Ecora's change and configuration software can be installed on an administrative workstation to collect data from multiple operating systems, including Microsoft, Unix and Linux, and network devices from the likes of Cisco. The software also can retrieve data from Active Directory, Exchange, NetWare, Citrix, Oracle and other systems. It then compares the data against a pre-defined model of a compliant configuration and alerts staff to exceptions and unacceptable changes.
Establishing controls and processes
The new tools also can help IT meet new process requirements. For example, Sarbanes-Oxley requires companies to establish and certify a system of internal controls and processes used to obtain financial results. That means IT needs to be able to prove that financial data followed a specified workflow across multiple systems and restrict data access to authorised users.
James Kritcher, vice president of IT at White Electronic Designs in Arizona, says the public semiconductor packaging company stays on top of Sarbanes-Oxley using Ecora software in concert with processes spelled out in the IT Infrastructure Library and Control Objectives for Information and related Technology. The combination should help ward off potential audits.
"There is no [set of generally accepted accounting practices] for IT that tells you how to get through an audit," he says. Ecora's software scans his network for IT issues that could cause compliance problems, such as a firewall that is open to attack or a server that is not properly patched.
"We use the software to take a baseline of all our configurations and compare what we have against how it should be," Kritcher says. "It helps us document that we are taking the proper steps."
In Charles Revei's case, HIPAA requires him to ensure privacy for patient data, including information stored in multiple IT systems. The computer operations manager at Maryland General Hospital in Baltimore says he uses features in ScriptLogic's Desktop Authority to push out HIPAA-compliant security policies and software patches to client machines on a one-to-many basis. "When I make a change to our overall security model the software will push out the policies to the entire infrastructure," he says.

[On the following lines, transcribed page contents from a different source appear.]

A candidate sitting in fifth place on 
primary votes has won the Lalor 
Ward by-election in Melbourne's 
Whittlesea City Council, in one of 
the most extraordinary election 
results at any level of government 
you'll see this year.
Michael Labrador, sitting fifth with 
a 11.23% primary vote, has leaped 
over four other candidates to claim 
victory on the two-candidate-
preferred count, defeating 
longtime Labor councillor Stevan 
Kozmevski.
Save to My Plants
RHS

ScriptLogic software also gives his staff the power to shut down clients remotely when a breach is suspected. "If a general-use PC on the campus had access to a patient care system, and for some reason that was left unattended or an unauthorised user accessed it, we can limit that access remotely," Revei adds.
But nothing does it all
For all the advances, no single vendor offers a solution that addresses all IT compliance needs. Still missing from vendor offerings, Vellella says, is the capability to monitor multiple operating systems, platforms and applications. He says it would be ideal to have software that provides an end-to-end view from "desktop to Web portal to application server to database server" that would automate the correlation of compliance events between disparate systems and prevent IT managers from having to manually compare data to determine the source of a problem.

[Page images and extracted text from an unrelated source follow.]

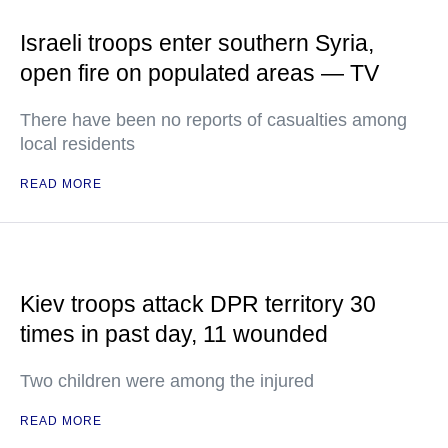
Israeli troops enter southern Syria,
open fire on populated areas — TV
There have been no reports of casualties among
local residents
READ MORE
Kiev troops attack DPR territory 30
times in past day, 11 wounded
Two children were among the injured
READ MORE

Also, the features provided in management software can only address IT processes and policies. Industry watchers say IT shops must align their compliance policies with their specific businesses. "Every industry is regulated now, and there isn't one product that provides compliance rules for all the regulations," Burton Group's Neuenschwander says.
He also warns IT not to view compliance as a one-time project with a set end date: "Compliance requires ongoing process and policy improvements."
White Electronic Designs' Kritcher agrees. "Compliance is a moving target," he says. "You become compliant for one regulation and then breathe a little easier, but it's factored into our budget and staffing for the long term."